The name “Kínok Kínja” (Agony of Agonies) isn’t by chance. Starting from the Basilica in Esztergom, the route climbs up to Dobogókő and then heads back down. To make matters worse, just before the race, they patched up the already battered tarmac using a gravel spread technique. Then came heavy rain, washing even more stones onto the road. Unsurprisingly, there were plenty of crashes along the way.
A week before the race, Szilárd and I went for a course recon and rode the route twice. I was clearly aiming for the podium, so we were scouting for attack points. Since I didn’t have any teammates in my age group, I had no one to help me, and I had to handle everything solo, from the start to the final sprint.
Long before hitting the zigzag section that leads up to the Basilica, there’s a hairpin turn followed by a steep climb—a real kicker even before the final, steep stretch. That last section starts from the lower parking level in front of the Basilica and finishes right up at the top. The elevation change is so significant that people normally take an elevator to get there.
We tested what would happen if I launched my attack way earlier, on that 10% gradient before the hairpin—a spot where no sane rider would typically start their sprint. In training, it worked. I had the legs to make it, so the plan for race day was to be at the front of the bunch by the time we hit that point and then launch my sprint from there.
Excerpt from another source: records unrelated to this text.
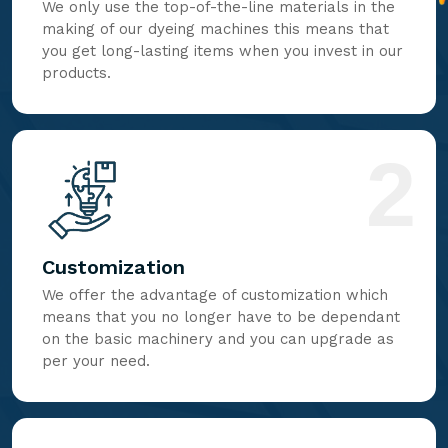
We only use the top-of-the-line materials in the
making of our dyeing machines this means that
you get long-lasting items when you invest in our
products.
2
Customization
We offer the advantage of customization which
means that you no longer have to be dependant
on the basic machinery and you can upgrade as
per your need.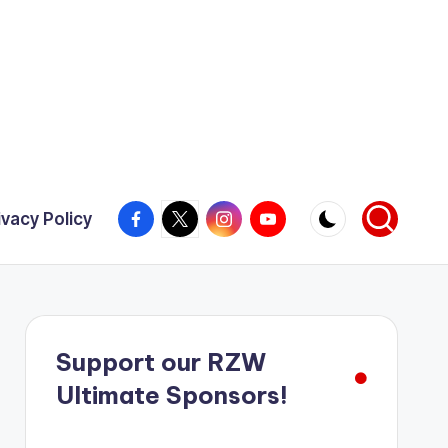
Facebook
X
Instagram
YouTube
ivacy Policy
Support our RZW
Ultimate Sponsors!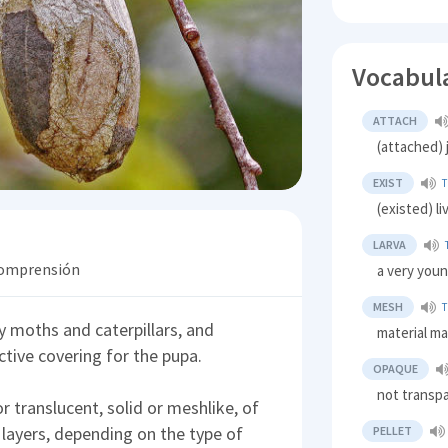
Vocabul
ATTACH
(attached) 
EXIST
(existed) l
LARVA
 comprensión
a very youn
MESH
y moths and caterpillars, and
material ma
ctive covering for the pupa.
OPAQUE
not transp
 translucent, solid or meshlike, of
 layers, depending on the type of
PELLET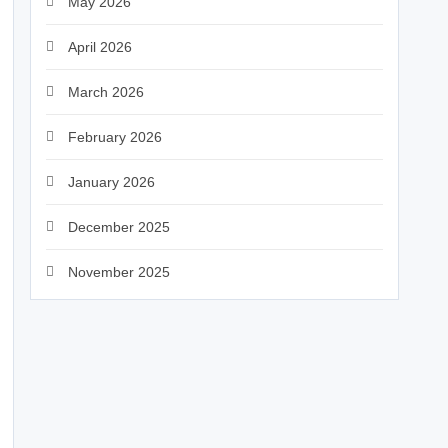
May 2026
April 2026
March 2026
February 2026
January 2026
December 2025
November 2025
It was a high-risk strategy because that’s a very long section with some tricky corners. But it paid off big time. I managed to surprise the others—only two riders could stay on my wheel. However, since they hadn’t paced themselves for such a long sprint at full power, I was able to hold them off, even though they were incredibly strong and came at me hard. I had to go full gas right to the line.
It worked, and that’s the video my dad was screaming through in a total trance:
I’d been hearing for a long time that the first win is always the hardest to get. And it’s true—you don’t really believe you can do it until you’ve actually experienced it. It was the same with my first podium: once I got that, the others came more easily, because my mindset shifted. I believed it was possible.